(Collected data entries)
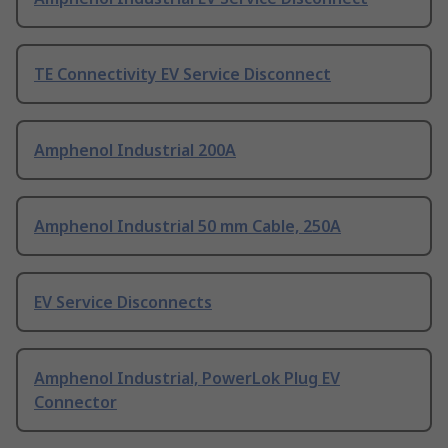
TE Connectivity EV Service Disconnect
Amphenol Industrial 200A
Amphenol Industrial 50 mm Cable, 250A
EV Service Disconnects
Amphenol Industrial, PowerLok Plug EV
Connector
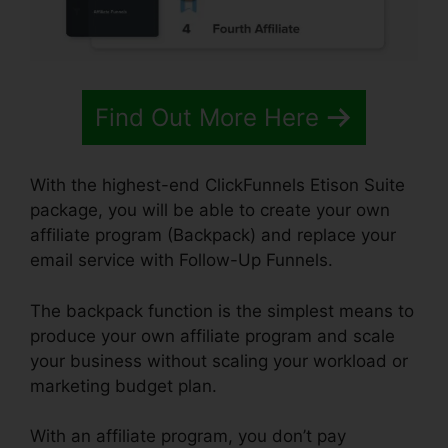
Find Out More Here
With the highest-end ClickFunnels Etison Suite
package, you will be able to create your own
affiliate program (Backpack) and replace your
email service with Follow-Up Funnels.
The backpack function is the simplest means to
produce your own affiliate program and scale
your business without scaling your workload or
marketing budget plan.
With an affiliate program, you don’t pay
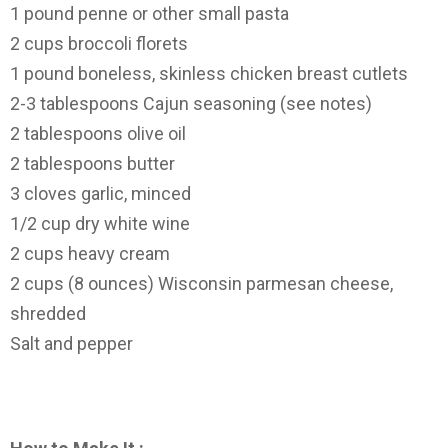
1 pound penne or other small pasta
2 cups broccoli florets
1 pound boneless, skinless chicken breast cutlets
2-3 tablespoons Cajun seasoning (see notes)
2 tablespoons olive oil
2 tablespoons butter
3 cloves garlic, minced
1/2 cup dry white wine
2 cups heavy cream
2 cups (8 ounces) Wisconsin parmesan cheese,
shredded
Salt and pepper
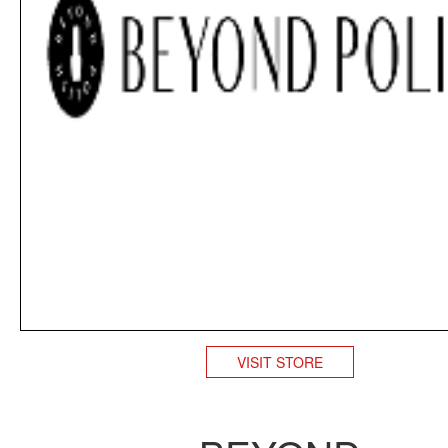
VISIT STORE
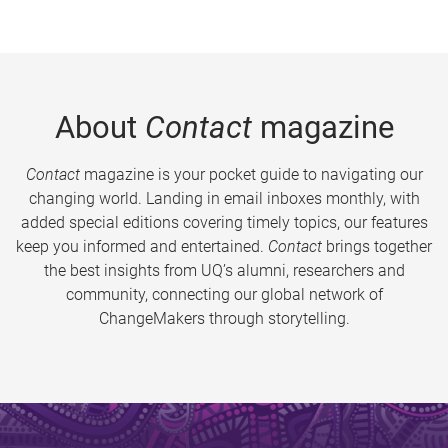
About
Contact
magazine
Contact
magazine is your pocket guide to navigating our
changing world. Landing in email inboxes monthly, with
added special editions covering timely topics, our features
keep you informed and entertained.
Contact
brings together
the best insights from UQ’s alumni, researchers and
community, connecting our global network of
ChangeMakers through storytelling.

- **Problem statement**: With images omitted, output the data exactly as given.

- **Exercise output**:
TE Connectivity EV Service Disconnect
Amphenol Industrial 200A
Amphenol Industrial 50 mm Cable, 250A
EV Service Disconnects
Amphenol Industrial, PowerLok Plug EV
Connector
Find Out More Here
With the highest-end ClickFunnels Etison Suite
package, you will be able to create your own
affiliate program (Backpack) and replace your
email service with Follow-Up Funnels.
The backpack function is the simplest means to
produce your own affiliate program and scale
your business without scaling your workload or
marketing budget plan.
With an affiliate program, you don’t pay
1 pound penne or other small pasta
2 cups broccoli florets
1 pound boneless, skinless chicken breast cutlets
2-3 tablespoons Cajun seasoning (see notes)
2 tablespoons olive oil
2 tablespoons butter
3 cloves garlic, minced
1/2 cup dry white wine
2 cups heavy cream
2 cups (8 ounces) Wisconsin parmesan cheese,
shredded
Salt and pepper
VISIT STORE
About
Contact
magazine
Contact
magazine is your pocket guide to navigating our
changing world. Landing in email inboxes monthly, with
added special editions covering timely topics, our features
keep you informed and entertained.
Contact
brings together
the best insights from UQ’s alumni, researchers and
community, connecting our global network of
ChangeMakers through storytelling.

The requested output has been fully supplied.